A lady walled about with diamonds—
Look you what I have from the loving King.
ROSALINE
Madam, came nothing else along with that?
PRINCESS
Nothing but this?—yes, as much love in rhyme
As would be crammed up in a sheet of paper
Writ o’ both sides the leaf, margin and all,
That he was fain to seal on Cupid’s name.
ROSALINE
That was the way to make his godhead wax,
For he hath been five thousand year a boy.
CATHERINE
Ay, and a shrewd unhappy gallows, too.
ROSALINE
You’ll ne’er be friends with him, a killed your sister.
CATHERINE
He made her melancholy, sad, and heavy,
And so she died. Had she been light like you,
Of such a merry, nimble, stirring spirit,
She might ha’ been a grandam ere she died;
And so may you, for a light heart lives long.
ROSALINE
What’s your dark meaning, mouse, of this light word?
CATHERINE
A light condition in a beauty dark.
ROSALINE
We need more light to find your meaning out.
CATHERINE
You’ll mar the light by taking it in snuff,
Therefore I’ll darkly end the argument.
ROSALINE
Look what you do, you do it still i’th’ dark.
CATHERINE
So do not you, for you are a light wench.
ROSALINE
Indeed I weigh not you, and therefore light.
CATHERINE
You weigh me not? O, that’s you care not for me.
ROSALINE
Great reason, for past care is still past cure.
PRINCESS
Well bandied, both; a set of wit well played.
But Rosaline, you have a favour, too.
Who sent it?

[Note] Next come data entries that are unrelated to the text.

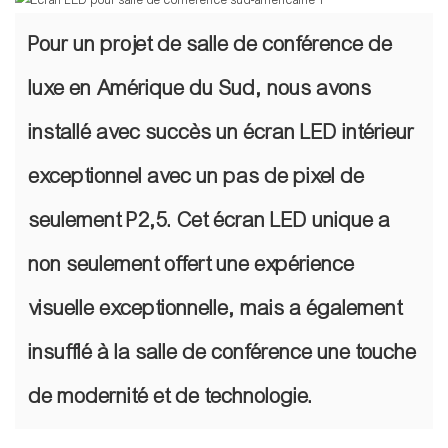
Pour un projet de salle de conférence de
luxe en Amérique du Sud, nous avons
installé avec succès un écran LED intérieur
exceptionnel avec un pas de pixel de
seulement P2,5. Cet écran LED unique a
non seulement offert une expérience
visuelle exceptionnelle, mais a également
insufflé à la salle de conférence une touche
de modernité et de technologie.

And what is it?
ROSALINE I would you knew.
An if my face were but as fair as yours
My favour were as great, be witness this.
Nay, I have verses, too, I thank Biron,
The numbers true, and were the numb’ring, too,
I were the fairest goddess on the ground.
I am compared to twenty thousand fairs.
O, he hath drawn my picture in his letter.
PRINCESS Anything like?
ROSALINE
Much in the letters, nothing in the praise.
PRINCESS
Beauteous as ink—a good conclusion.
CATHERINE
Fair as a text B in a copy-book.
ROSALINE
Ware pencils, ho! Let me not die your debtor,
My red dominical, my golden letter.
O, that your face were not so full of O’s !
PRINCESS
A pox of that jest; I beshrew all shrews.
But Catherine, what was sent to you from fair Dumaine ?
CATHERINE
Madam, this glove.
PRINCESS Did he not send you twain ?
CATHERINE Yes, madam; and moreover,
Some thousand verses of a faithful lover.
A huge translation of hypocrisy
Vilely compiled, profound simplicity.
MARIA
This and these pearls to me sent Longueville.
The letter is too long by half a mile.